Sono passati circa 28 anni da quando l'Italia ha firmato la Convenzione delle Nazioni Unite contro la tortura nel 1998, ma ancora oggi nessuna legge al riguardo è stata approvata.

Di tortura si è tornati a parlare il 7 aprile scorso, quando la Corte di Strasburgo ha condannato l'Italia per i fatti della scuola Diaz al G8 di Genova del 2001. Per correre ai ripari, in soli tre giorni il Parlamento ha ripescato il disegno di legge del senatore Luigi Manconi (PD)—rimasto fermo per ben 11 mesi—e l'ha approvato con alcune modifiche.
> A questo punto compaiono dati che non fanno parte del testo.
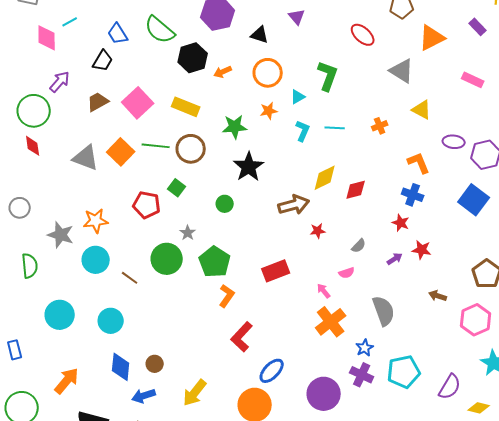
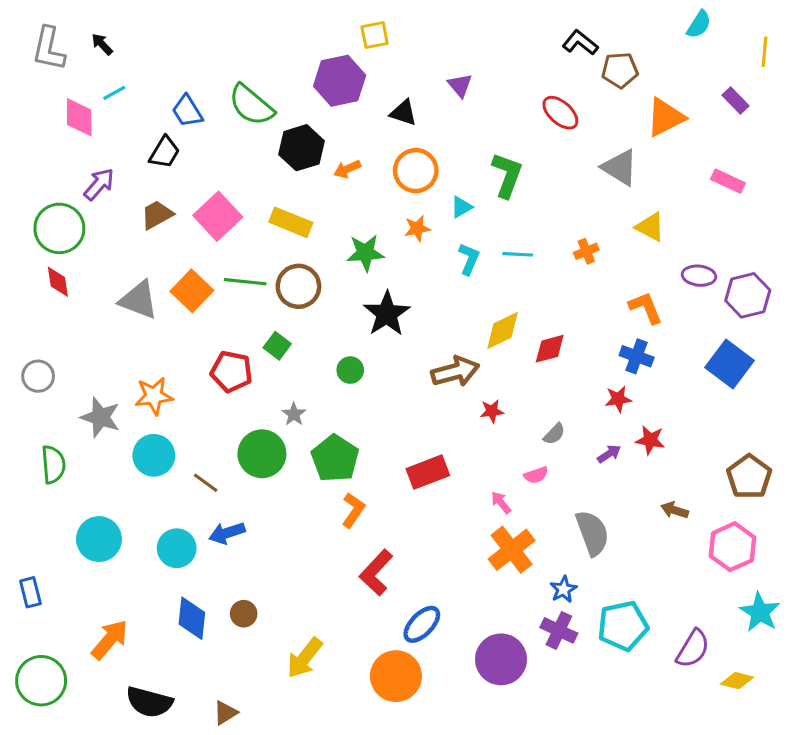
red star: (401, 223) -> (618, 399), turned -30
blue arrow: (144, 396) -> (227, 533), moved

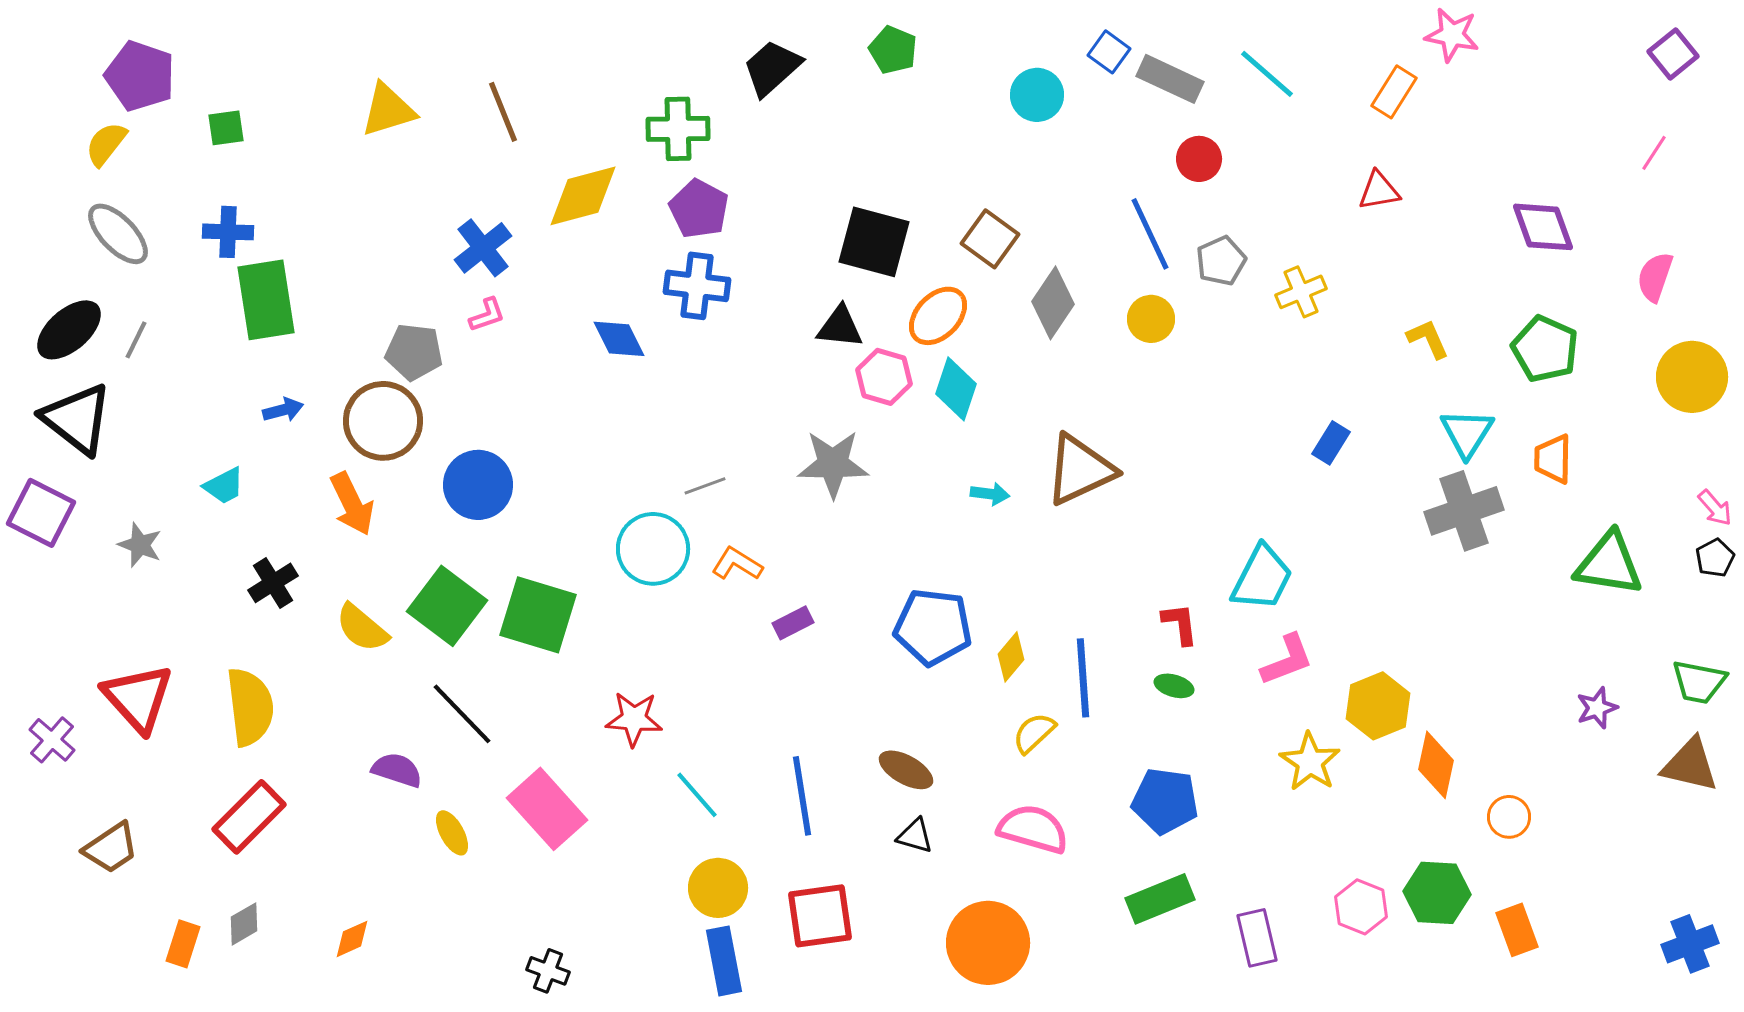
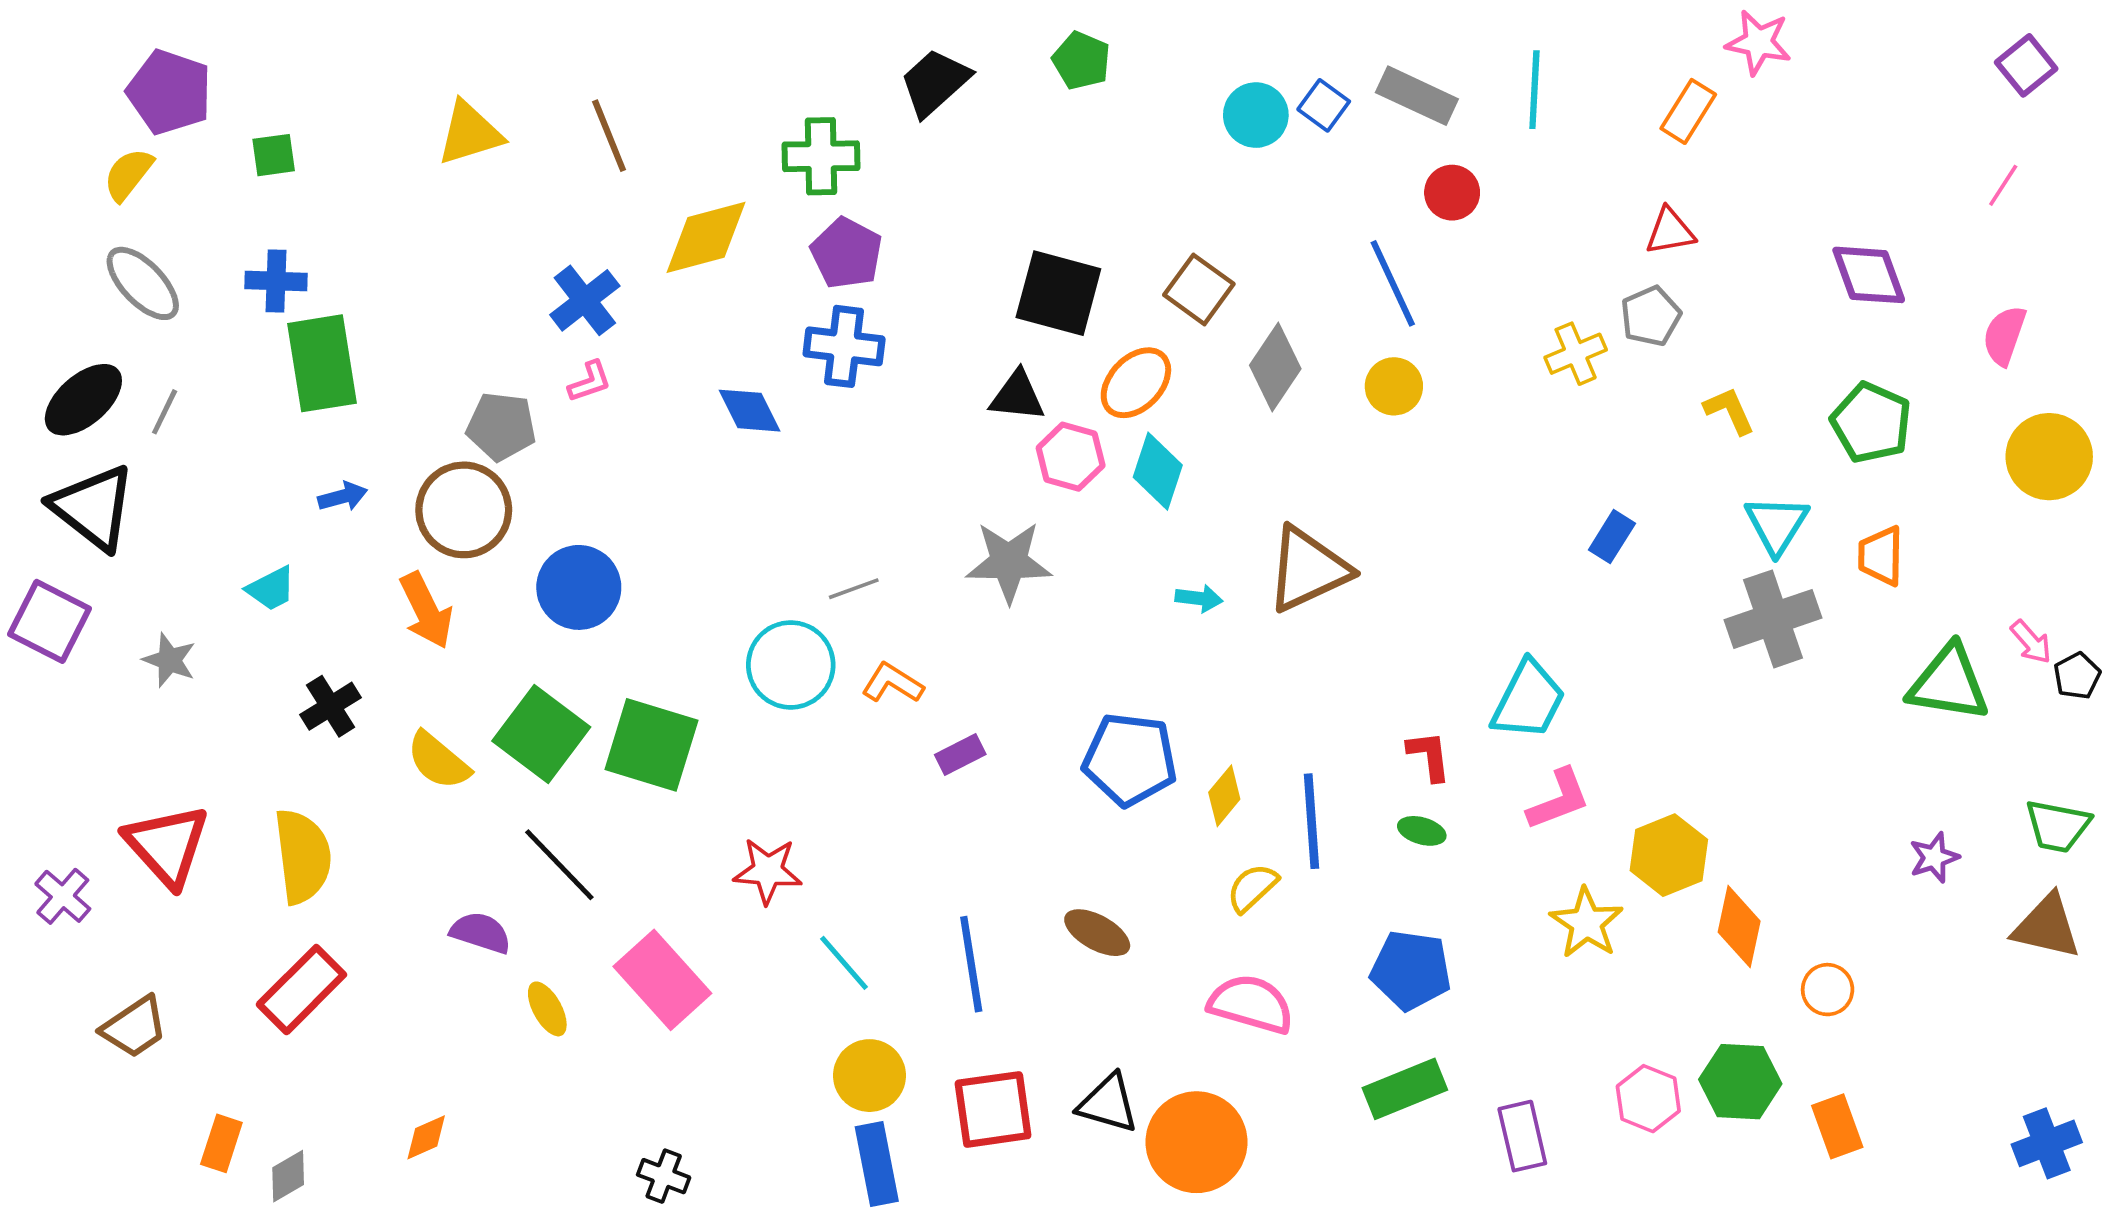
blue square: (1109, 52) -> (1324, 105), moved
cyan line: (1267, 74) -> (1534, 90), turned 52
gray pentagon: (1221, 261) -> (1651, 316), moved
pink arrow: (1715, 508) -> (2031, 642), moved
black triangle: (915, 836) -> (1108, 1103), moved, size x1.4
gray diamond: (244, 924) -> (288, 1176), moved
Lo stesso Manconi ha però criticato il testo approvato, perché il reato di tortura è stato classificato come "reato comune." La convenzione dell'ONU, tuttavia, parla di "reato proprio" imputabile ai pubblici uffici e che "deriva da un abuso di potere commesso da chi, eccedendo i limiti dell'autorità legalmente detenuta, compia atti illegali e infligga pene e maltrattamenti inumani."

Seppur gli emendamenti—accompagnati dalle continue proteste dei sindacati di polizia—abbiano di fatto svuotato di significato la proposta, da quasi un anno la legge è nuovamente impantanata in Senato; e se non verrà discussa nuovamente, sembra proprio che nuove sanzioni non ce le possa togliere proprio nessuno.